Open AlexLaviolette opened 6 years ago
@AlexLaviolette can you share your slick configuration?
The number of threads used by Slick must be equal to the number of connections in the pool.
I was just using the default configuration for slick. But after reading through https://github.com/slick/slick/issues/1614 and some other discussions and trying several of the suggestions in there (including max_conns = num_threads) I am still running into this issue.

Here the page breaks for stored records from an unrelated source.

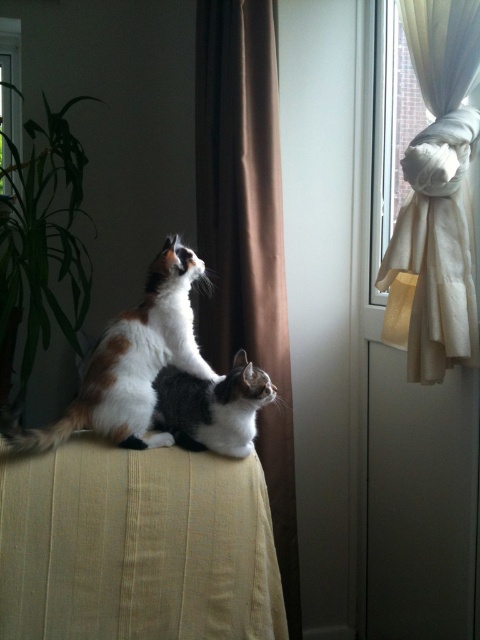 You are taking a photo of the two cats in the scene. You want to focus on the cat at point (x=204, y=1) first. Will the cat at point (x=423, y=330) be in focus if you focus on the first cat?

Since point (x=204, y=1) is closer to the camera than point (x=423, y=330), focusing on the first cat will likely leave the second cat slightly out of focus unless the depth of field is sufficient to cover both distances.

You are a cat owner who wants to ensure your cats have enough space to stretch out comfortably on the cushioned surface. Given the size relationship between the calico fur cat at center and the transparent glass window at upper center, can you determine if the cats have enough space to stretch out on the cushioned surface?

The calico fur cat at center is smaller than the transparent glass window at upper center, but the window size does not directly indicate the cushioned surface area. The cats may have enough space if the cushion is large enough for their combined size. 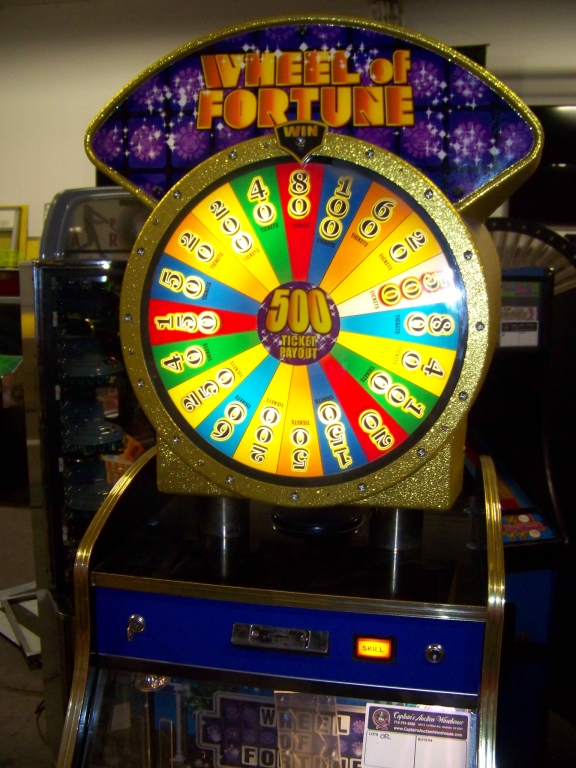 This screenshot has width=576, height=768. Identify the location of wall. (65, 81). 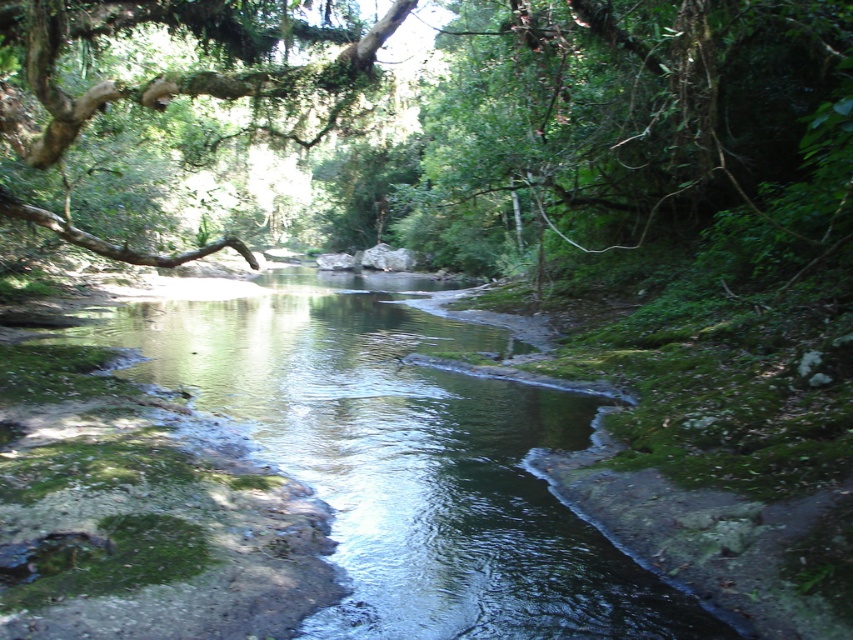 Question: Can you confirm if green mossy river at center is positioned below green mossy branch at upper left?

Choices:
 (A) no
 (B) yes

Answer: (B)

Question: Which of the following is the closest to the observer?

Choices:
 (A) (140, 259)
 (B) (680, 609)

Answer: (B)

Question: Can you confirm if green mossy river at center is wider than green mossy branch at upper left?

Choices:
 (A) yes
 (B) no

Answer: (A)

Question: Is green mossy river at center above green mossy branch at upper left?

Choices:
 (A) yes
 (B) no

Answer: (B)

Question: Which point is closer to the camera?

Choices:
 (A) (575, 515)
 (B) (375, 51)

Answer: (A)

My configuration before was:
slick.dbs {
default {
profile="slick.jdbc.MySQLProfile$"
db {
driver="com.mysql.jdbc.Driver"
url=${PLAY_DB_URL}
user=${PLAY_DB_USER}
password=${PLAY_DB_PASSWORD}
leakDetectionThreshold=60000
}
}
}
I have since upgraded play-slick
from 3.0.1 -> 3.0.3
which is the latest version that I believe supports play 2.6.x (I am using 2.6.12)
I also upgraded slick
from the version bundled in play-slick
from 3.2.1 -> 3.2.3
. Unfortunately, it seems like the relevant bug fixes were present in 3.2.1
already, but I gave it a shot regardless. This did provide a nice warning message which basically echoes what is said in the discussion:
[warn] slick.util.AsyncExecutor - Having maxConnection > maxThreads can result in deadlocks if transactions or database locks are used.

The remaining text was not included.